> Exercise objective
Look below for the lines from the one with "Das kann man" to the one with "irgendwas womit man seinen Lebensunterhalt", and copy exactly those lines, both ends included.

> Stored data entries
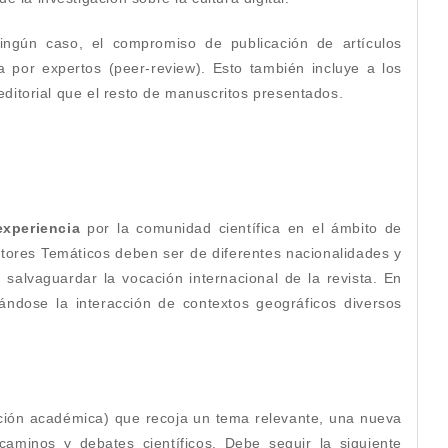
ingún caso, el compromiso de publicación de artículos
 por expertos (peer-review). Esto también incluye a los
editorial que el resto de manuscritos presentados.
experiencia
por la comunidad científica en el ámbito de
itores Temáticos deben ser de diferentes nacionalidades y
alvaguardar la vocación internacional de la revista. En
ándose la interacción de contextos geográficos diversos
ción académica) que recoja un tema relevante, una nueva
caminos y debates científicos. Debe seguir la siguiente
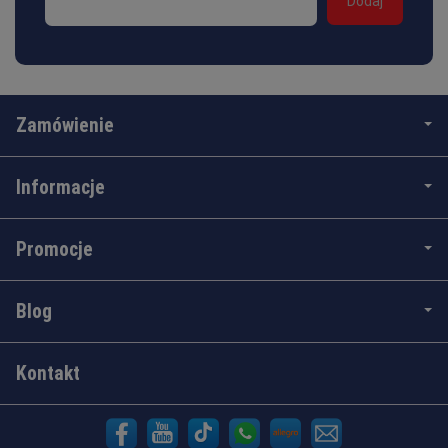
Zamówienie
Informacje
Promocje
Blog
Kontakt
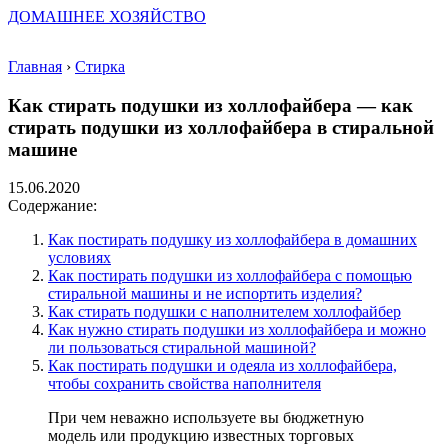
ДОМАШНЕЕ ХОЗЯЙСТВО
Главная
›
Стирка
Как стирать подушки из холлофайбера — как
стирать подушки из холлофайбера в стиральной
машине
15.06.2020
Содержание:
Как постирать подушку из холлофайбера в домашних
условиях
Как постирать подушки из холлофайбера с помощью
стиральной машины и не испортить изделия?
Как стирать подушки с наполнителем холлофайбер
Как нужно стирать подушки из холлофайбера и можно
ли пользоваться стиральной машиной?
Как постирать подушки и одеяла из холлофайбера,
чтобы сохранить свойства наполнителя
При чем неважно используете вы бюджетную
модель или продукцию известных торговых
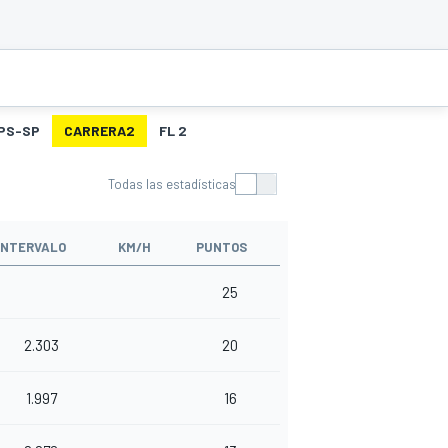
PS-SP
CARRERA2
FL 2
Todas las estadísticas
INTERVALO
KM/H
PUNTOS
25
2.303
20
1.997
16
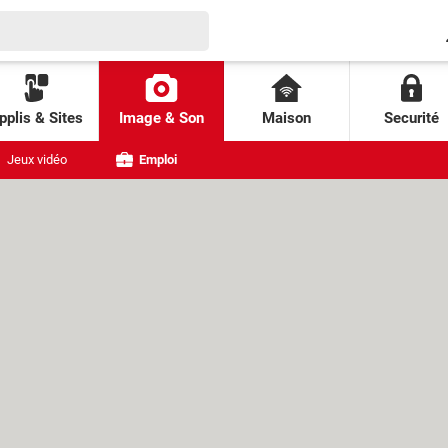
pplis & Sites
Image & Son
Maison
Securité
Jeux vidéo
Emploi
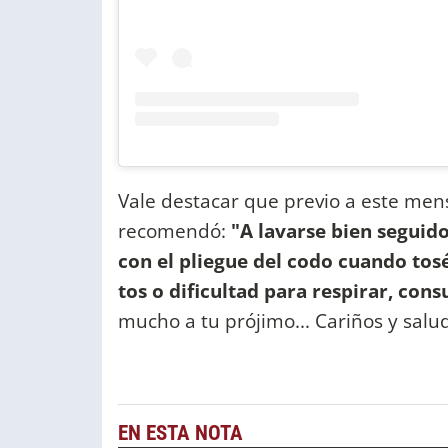
Vale destacar que previo a este mens
recomendó:
"A lavarse bien seguido
con el pliegue del codo cuando tosé
tos o dificultad para respirar, cons
mucho a tu prójimo... Cariños y sal
EN ESTA NOTA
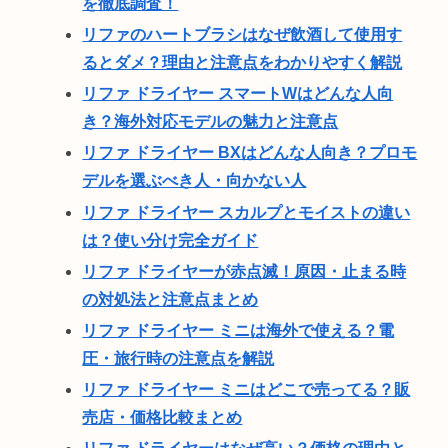
を徹底調査！
リファのハートブラシはなぜ飲酒して使用す
るとダメ？理由と注意点をわかりやすく解説
リファ ドライヤー スマートWはどんな人向
き？海外対応モデルの魅力と注意点
リファ ドライヤー BXはどんな人向き？プロモ
デルを選ぶべき人・向かない人
リファ ドライヤー スカルプとモイストの違い
は？使い分け完全ガイド
リファ ドライヤーが赤点滅！原因・止まる時
の対処法と注意点まとめ
リファ ドライヤー ミニは海外で使える？電
圧・旅行時の注意点を解説
リファ ドライヤー ミニはどこで売ってる？販
売店・価格比較まとめ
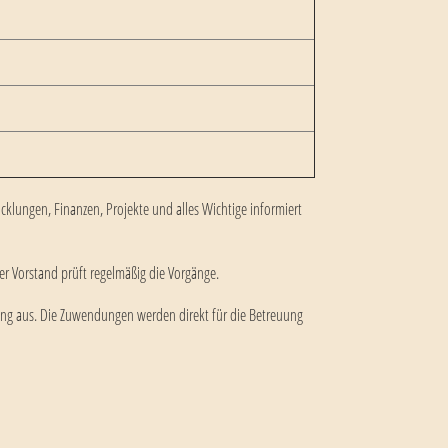
wicklungen, Finanzen, Projekte und alles Wichtige informiert
er Vorstand prüft regelmäßig die Vorgänge.
ung aus. Die Zuwendungen werden direkt für die Betreuung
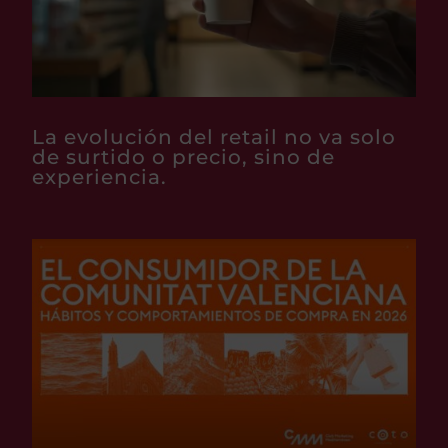
La evolución del retail no va solo
de surtido o precio, sino de
experiencia.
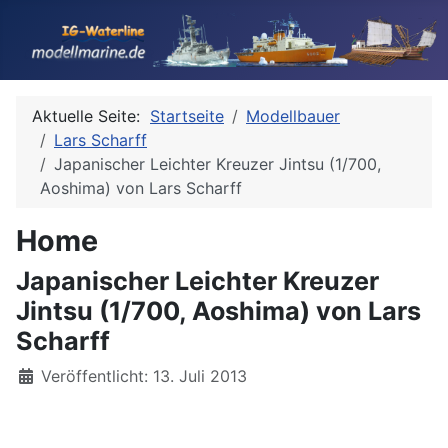
Aktuelle Seite:
Startseite
Modellbauer
Lars Scharff
Japanischer Leichter Kreuzer Jintsu (1/700,
Aoshima) von Lars Scharff
Home
Japanischer Leichter Kreuzer
Jintsu (1/700, Aoshima) von Lars
Scharff
Details
Veröffentlicht: 13. Juli 2013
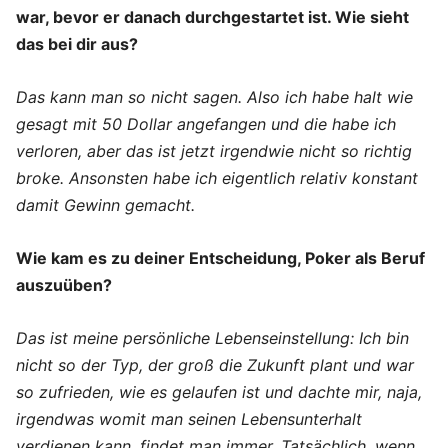
war, bevor er danach
durchgestartet ist. Wie sieht
das bei dir aus?
Das kann man so nicht sagen. Also ich habe halt wie
gesagt mit 50 Dollar angefangen und die habe ich
verloren, aber das ist jetzt irgendwie nicht so richtig
broke. Ansonsten habe ich eigentlich relativ konstant
damit Gewinn gemacht.
Wie kam es zu deiner Entscheidung, Poker als Beruf
auszuüben?
Das ist meine persönliche Lebenseinstellung: Ich bin
nicht so der Typ, der groß die Zukunft plant und war
so zufrieden, wie es gelaufen ist und dachte mir, naja,
irgendwas womit man seinen Lebensunterhalt
verdienen kann, findet man immer. Tatsächlich, wenn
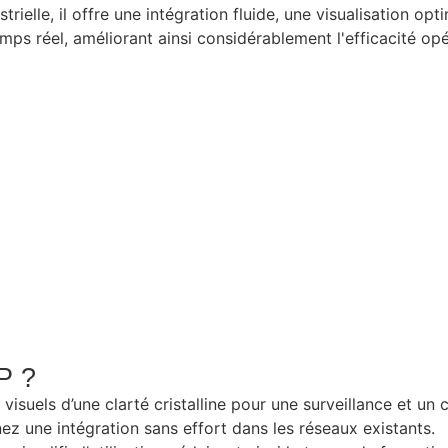
ielle, il offre une intégration fluide, une visualisation o
emps réel, améliorant ainsi considérablement l'efficacité opé
P ?
visuels d’une clarté cristalline pour une surveillance et un c
ez une intégration sans effort dans les réseaux existants.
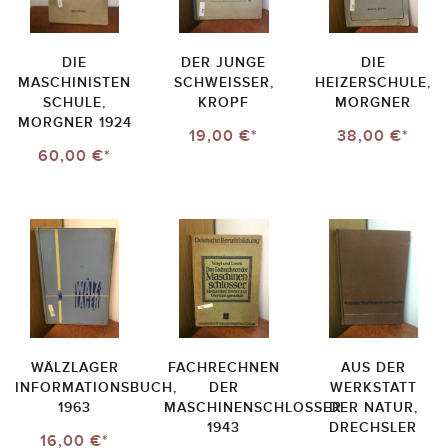
DIE
DER JUNGE
DIE
MASCHINISTEN
SCHWEISSER, K
HEIZERSCHULE,
SCHULE,
ROPF
MORGNER
MORGNER 1924
19,00 €*
38,00 €*
60,00 €*
WÄLZLAGER
FACHRECHNEN
AUS DER
INFORMATIONSBUCH,
DER
WERKSTATT
1963
MASCHINENSCHLOSSER
DER NATUR,
1943
DRECHSLER
16,00 €*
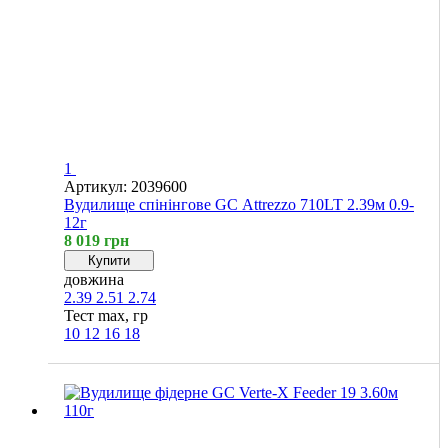
1
Артикул: 2039600
Вудилище спінінгове GC Attrezzo 710LT 2.39м 0.9-
12г
8 019 грн
Купити
довжина
2.39
2.51
2.74
Тест max, гр
10
12
16
18
Хіт
4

> Answer
Das kann man so nicht sagen. Also ich habe halt wie
gesagt mit 50 Dollar angefangen und die habe ich
verloren, aber das ist jetzt irgendwie nicht so richtig
broke. Ansonsten habe ich eigentlich relativ konstant
damit Gewinn gemacht.
Wie kam es zu deiner Entscheidung, Poker als Beruf
auszuüben?
Das ist meine persönliche Lebenseinstellung: Ich bin
nicht so der Typ, der groß die Zukunft plant und war
so zufrieden, wie es gelaufen ist und dachte mir, naja,
irgendwas womit man seinen Lebensunterhalt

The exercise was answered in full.